## Work request:
Select all lines holding the word "fill" from the entries that follow.

Start of Block

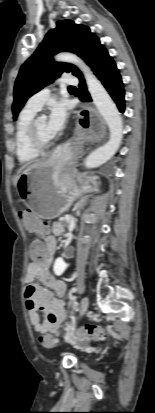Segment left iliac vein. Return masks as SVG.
I'll return each mask as SVG.
<instances>
[{"instance_id":"left-iliac-vein-1","label":"left iliac vein","mask_w":155,"mask_h":413,"mask_svg":"<svg viewBox=\"0 0 155 413\" xmlns=\"http://www.w3.org/2000/svg\"><path fill=\"white\" fill-rule=\"evenodd\" d=\"M89 306V299L88 297H83L80 303V308H79V316L82 317L86 314Z\"/></svg>"}]
</instances>
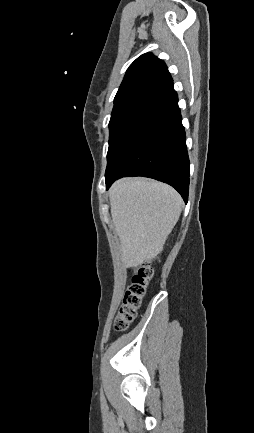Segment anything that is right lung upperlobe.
<instances>
[{
	"label": "right lung upper lobe",
	"mask_w": 254,
	"mask_h": 433,
	"mask_svg": "<svg viewBox=\"0 0 254 433\" xmlns=\"http://www.w3.org/2000/svg\"><path fill=\"white\" fill-rule=\"evenodd\" d=\"M173 82L165 63L151 53L138 57L128 68L114 98V106L145 103Z\"/></svg>",
	"instance_id": "cb5924a9"
}]
</instances>
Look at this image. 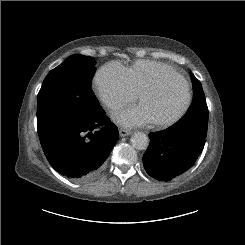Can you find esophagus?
I'll return each instance as SVG.
<instances>
[{
    "label": "esophagus",
    "instance_id": "esophagus-1",
    "mask_svg": "<svg viewBox=\"0 0 245 245\" xmlns=\"http://www.w3.org/2000/svg\"><path fill=\"white\" fill-rule=\"evenodd\" d=\"M119 134H120L121 137H125V136H128V135H131L132 132L130 130L121 128V129H119Z\"/></svg>",
    "mask_w": 245,
    "mask_h": 245
}]
</instances>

End of Block

## Exercise response:
[{"instance_id":"left-iliac-vein-1","label":"left iliac vein","mask_w":155,"mask_h":413,"mask_svg":"<svg viewBox=\"0 0 155 413\" xmlns=\"http://www.w3.org/2000/svg\"><path fill=\"white\" fill-rule=\"evenodd\" d=\"M89 306V299L88 297H83L80 303V308H79V316L82 317L86 314Z\"/></svg>"}]
	"mask_svg": "<svg viewBox=\"0 0 254 433\" xmlns=\"http://www.w3.org/2000/svg\"><path fill=\"white\" fill-rule=\"evenodd\" d=\"M173 82L165 63L151 53L138 57L128 68L114 98V106L145 103Z\"/></svg>",
    "mask_svg": "<svg viewBox=\"0 0 245 245\" xmlns=\"http://www.w3.org/2000/svg\"><path fill=\"white\" fill-rule=\"evenodd\" d=\"M119 134H120L121 137H125V136H128V135H131L132 132L130 130L121 128V129H119Z\"/></svg>",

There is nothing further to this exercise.